Friday, March 1, 2013

For the first time.

so the A-level results came out today.

i'm really happy for the friends and family who did well, they really deserve it! as for the friends who didn't get what you wanted, i honestly hope you never give up hope. it's not going to be easy, you might have a lot to deal with, decisions to make but you'll get through it eventually and there will always, always be a way.

it's not the first time i'm watching the results being given out, but somehow today was a lot more personal than i had expected. guess it's cause almost all my closest friends and family were taking their results today, i dare say i was more nervous than half of my friends which is pretty much ironic considering my position.

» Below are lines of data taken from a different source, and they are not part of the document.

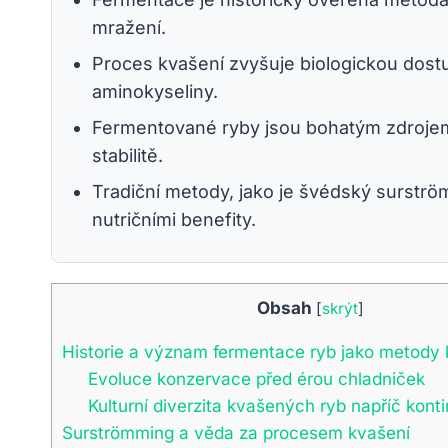
mražení.
Proces kvašení zvyšuje biologickou dostup
aminokyseliny.
Fermentované ryby jsou bohatým zdrojem p
stabilitě.
Tradiční metody, jako je švédský surström
nutričními benefity.
Obsah
[
skrýt
]
Historie a význam fermentace ryb jako metody
Evoluce konzervace před érou chladniček
Kulturní diverzita kvašených ryb napříč kont
Surströmming a věda za procesem kvašení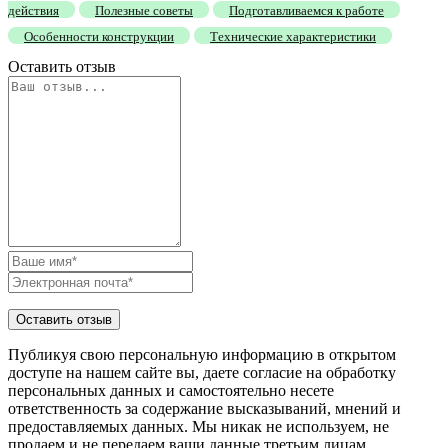
действия
Полезные советы
Подготавливаемся к работе
Особенности конструкции
Технические характеристики
Оставить отзыв
Публикуя свою персональную информацию в открытом
доступе на нашем сайте вы, даете согласие на обработку
персональных данных и самостоятельно несете
ответственность за содержание высказываний, мнений и
предоставляемых данных. Мы никак не используем, не
продаем и не передаем ваши данные третьим лицам.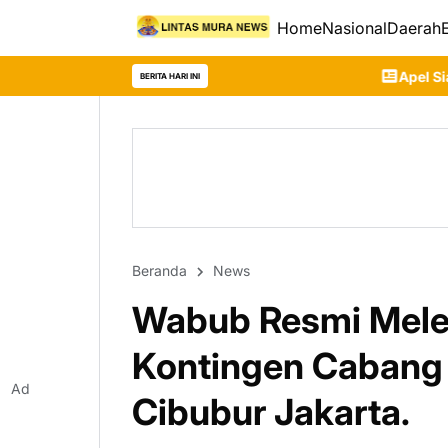
Home
Nasional
Daerah
Apel Siaga Karhutla 2026 Digela
BERITA HARI INI
Beranda
News
Wabub Resmi Mele
Kontingen Cabang
Ad
Cibubur Jakarta.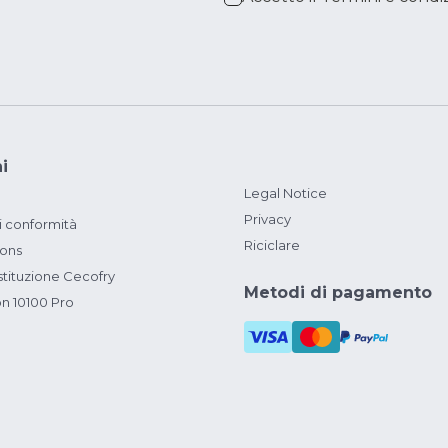
i
Legal Notice
Privacy
i conformità
Riciclare
ions
ituzione Cecofry
Metodi di pagamento
on 10100 Pro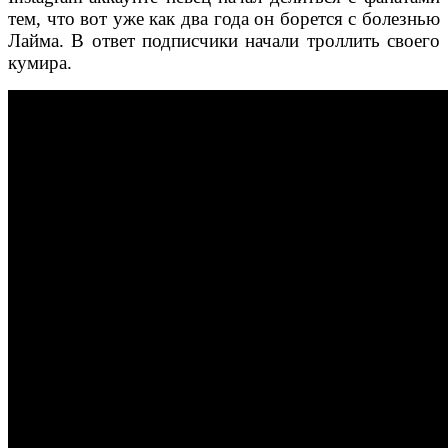
тем, что вот уже как два года он борется с болезнью
Лайма. В ответ подписчики начали троллить своего
кумира.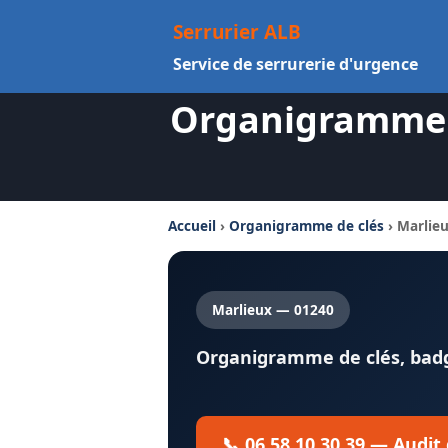
Aller
Serrurier ALB
au
Service de serrurerie d'urgence
contenu
Organigramme D
Accueil
›
Organigramme de clés
› Marlie
Marlieux — 01240
Organigramme de clés, badge
📞 06 58 10 30 39 — Audit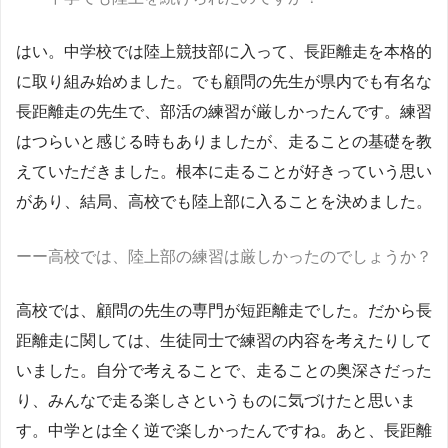
はい。中学校では陸上競技部に入って、長距離走を本格的
に取り組み始めました。でも顧問の先生が県内でも有名な
長距離走の先生で、部活の練習が厳しかったんです。練習
はつらいと感じる時もありましたが、走ることの基礎を教
えていただきました。根本に走ることが好きっていう思い
があり、結局、高校でも陸上部に入ることを決めました。
ーー高校では、陸上部の練習は厳しかったのでしょうか？
高校では、顧問の先生の専門が短距離走でした。だから長
距離走に関しては、生徒同士で練習の内容を考えたりして
いました。自分で考えることで、走ることの奥深さだった
り、みんなで走る楽しさというものに気づけたと思いま
す。中学とは全く逆で楽しかったんですね。あと、長距離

watching them today was a lot harder than i thought it would be. it's pretty much a good reminder that you're a year behind, and of the fact that all your friends are moving on to bigger things in life. yeah, they're still your best/close friends but they're moving on and you're still here waiting for the exact same thing to happen to you 1 year from now.

i got scared today, really scared for once. scared for them, but more so for myself. after watching everything i seriously do worry for me. i know the purpose of seeing the J3s get their results is suppose to be a sort of a motivation to wanna do well, and to work hard. but is it weird if i say that after seeing them all i can feel is how terrible it would be if i don't make it, if i end up with U's on the cert.
Somehow i don't feel motivated, i feel scared. And this fear, it doesn't motivate me, it just makes me feel really lost and frustrated with myself. For the first time in these past 3 years, i wonder if i did the right thing staying.

i'm not setting high goals. just small ones, a little at a time in fact. but the more i look at it, the more worried i get. i'm not sure if i'll get there in the end or if me being so stubbornly fixed on what i believe i can achieve these past 3 years will get me anywhere near there. sheer determination alone doesn't work, not always. and i saw that clearly today.

i know that there will be "options" regardless of how i end up a year from now, i know that. but knowing it doesn't mean i'm going to fine with getting any kind of results a year from now.
at the very least i would like to do well for me, or for my family and whoever else whose is kind enough to believe in me. 

i did the math properly today, what it would take for me to get that 80 points i would like to have. and of all the possible outcomes of grades i could think of, the only thought in my head was: even if i give it my all, i may not even get close to achieving this. 
when that happens and if that happens, what then?

everyone tells me one step at a time, that i still have so much time to make a difference. 
yeah, i do have time to make a difference but has anyone ever wondered what if at the end my difference is so insignificant that it wouldn't even matter...

they all say i think too much, that i think too far. 
but when you've repeated a year, fought against everything to believe that you choose right and be lucky enough to have people give you second chances, all this worry doesn't seem so absurd anymore does it?

1 comment:

  1. Hello dear.
    Hope you're doing fine. Yes, the road ahead is going to be a lot tougher but don't ever give up yeah. We'll always be there supporting you all the way. Chin up girl! And continue fighting! Love you!